In this study, a colorimetric method using 2,2′-azino-bis(3-ethylbenzothiazoline)-6-sulfonate (ABTS) was adopted to investigate oxidation kinetics by permanganate (Mn(VII)) in trace levels (lower than 1 mg/L or 6 µM) and measure average manganese valence in manganese product bulks in (i) synthetic waters containing selected model compounds with electron-rich moieties, (ii) natural organic matters (NOM) isolate solution, and (iii) real water samples including river water, reservoir water and secondary wastewater effluent. The second-order rate constant for Mn(VII) oxidation of phenol determined using ABTS method was demonstrated to be comparable to that measured by traditional high-performance liquid chromatography (HPLC) method at pH 5–9. This method was applied to measure the rate constants of the reactions between Mn(VII) and model compounds with electron-rich moieties.
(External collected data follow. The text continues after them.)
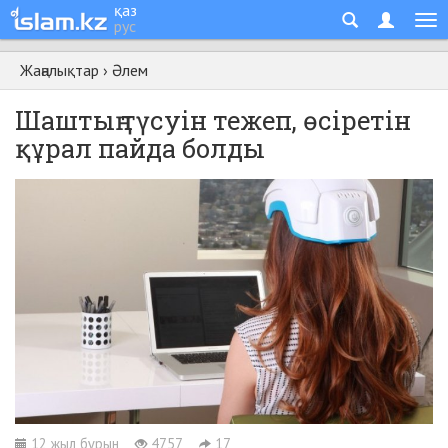
қаз
рус
Жаңалықтар
›
Әлем
Шаштың түсуін тежеп, өсіретін
құрал пайда болды
12 жыл бұрын
4757
17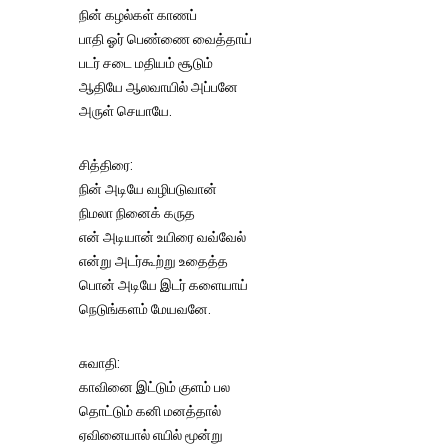
நின் கழல்கள் காணப்
பாதி ஓர் பெண்ணை வைத்தாய்
படர் சடை மதியம் சூடும்
ஆதியே ஆலவாயில் அப்பனே
அருள் செயாயே.
சித்திரை:
நின் அடியே வழிபடுவான்
நிமலா நினைக் கருத
என் அடியான் உயிரை வவ்வேல்
என்று அடர்கூற்று உதைத்த
பொன் அடியே இடர் களையாய்
நெடுங்களம் மேயவனே.
சுவாதி:
காவினை இட்டும் குளம் பல
தொட்டும் கனி மனத்தால்
ஏவினையால் எயில் மூன்று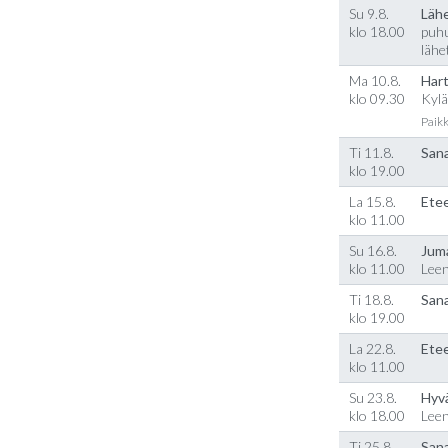
Su 9.8.
Läh
klo 18.00
puhu
lähe
Ma 10.8.
Hart
klo 09.30
Kylä
Paikk
Ti 11.8.
Sana
klo 19.00
La 15.8.
Etee
klo 11.00
Su 16.8.
Jum
klo 11.00
Lee
Ti 18.8.
Sana
klo 19.00
La 22.8.
Etee
klo 11.00
Su 23.8.
Hyv
klo 18.00
Lee
Ti 25.8.
Sana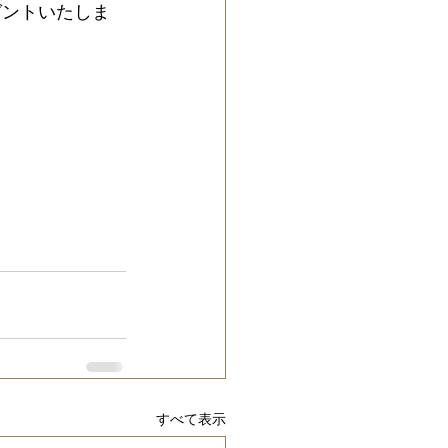
レゼントいたしま
すべて表示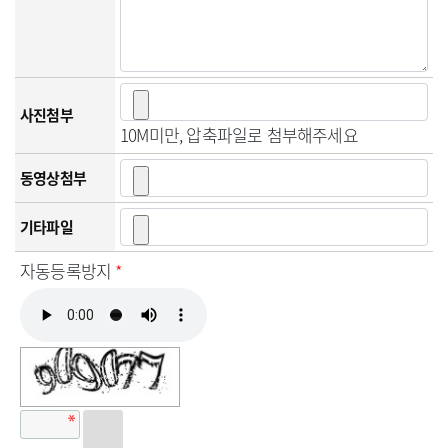
사진첨부
10M미만, 압축파일로 첨부해주세요
동영상첨부
기타파일
자동등록방지
*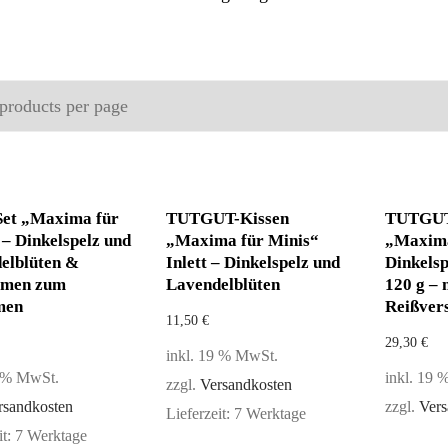
-Set „Maxima für
TUTGUT-Kissen
TUTGUT
 – Dinkelspelz und
„Maxima für Minis“
„Maxima
elblüten &
Inlett – Dinkelspelz und
Dinkelsp
amen zum
Lavendelblüten
120 g – 
men
Reißver
11,50
€
29,30
€
inkl. 19 % MwSt.
9 % MwSt.
inkl. 19
zzgl.
Versandkosten
rsandkosten
zzgl.
Vers
Lieferzeit:
7 Werktage
it:
7 Werktage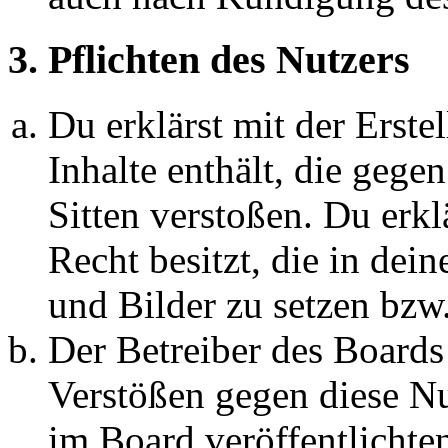
3. Pflichten des Nutzers
Du erklärst mit der Erstel
Inhalte enthält, die gege
Sitten verstoßen. Du erkl
Recht besitzt, die in de
und Bilder zu setzen bzw
Der Betreiber des Boards
Verstößen gegen diese N
im Board veröffentlichte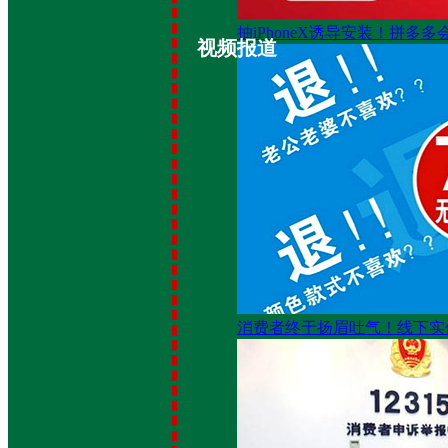
抽iPhoneX诱导安装！拼多多
视频报道
消费者终于扬眉吐气！线下实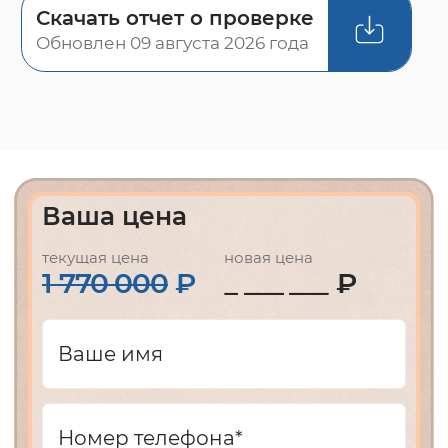
Скачать отчет о проверке
Обновлен 09 августа 2026 года
Ваша цена
текущая цена
новая цена
1 770 000
₽
₽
Average manganese valence in manganese product bulks from Mn(VII) oxidation of selected model compounds was lower than 4 at acidic pH, suggesting that Mn(III) was likely to be generated during Mn(VII) oxidation. Possible mechanisms for Mn(III) formation via one/two-electron process were also proposed. Mn(VII) reaction with NOM isolate sample followed two-phase kinetics with rate constants of 3.47 × 10^-5 s⁻¹ (mg C/L)^-1 and 6.94 × 10^-6 s⁻¹ (mg C/L)^-1 in the initial and secondary phases at pH 8. Similarly, two-phase kinetics were also found in the consumption of Mn(VII) in real waters. Mn(VII) consumption rates in different real waters followed the order of their dissolved organic carbon levels. In contrast, chlorine decay rates were mainly based on the order of their dissolved organic nitrogen levels. Moreover, average valence in manganese products in real water samples was determined as around 4, which was mainly ascribed to the one-electron-transfer processes of Mn(VII) with NOM constituents in real water samples such as phenols and amines at ambient weak alkaline pH.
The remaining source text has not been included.